(Extracted page text data)
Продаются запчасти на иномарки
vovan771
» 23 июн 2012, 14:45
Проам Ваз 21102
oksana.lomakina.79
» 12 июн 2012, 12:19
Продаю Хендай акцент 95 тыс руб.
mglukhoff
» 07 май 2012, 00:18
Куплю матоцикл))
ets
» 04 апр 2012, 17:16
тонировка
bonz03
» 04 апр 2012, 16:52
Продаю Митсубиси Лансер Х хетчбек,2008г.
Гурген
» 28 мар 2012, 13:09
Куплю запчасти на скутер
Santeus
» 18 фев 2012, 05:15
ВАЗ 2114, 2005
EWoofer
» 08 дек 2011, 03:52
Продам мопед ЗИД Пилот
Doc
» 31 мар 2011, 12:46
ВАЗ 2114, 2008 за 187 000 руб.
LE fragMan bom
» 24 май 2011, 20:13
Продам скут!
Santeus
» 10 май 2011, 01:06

- INSTRUCTIONS FOR THE TASK -
Your answer should consist of the lines above that hold the word "запчасти", copied exactly.

- SOLUTION TO THE PROBLEM -
Продаются запчасти на иномарки
Куплю запчасти на скутер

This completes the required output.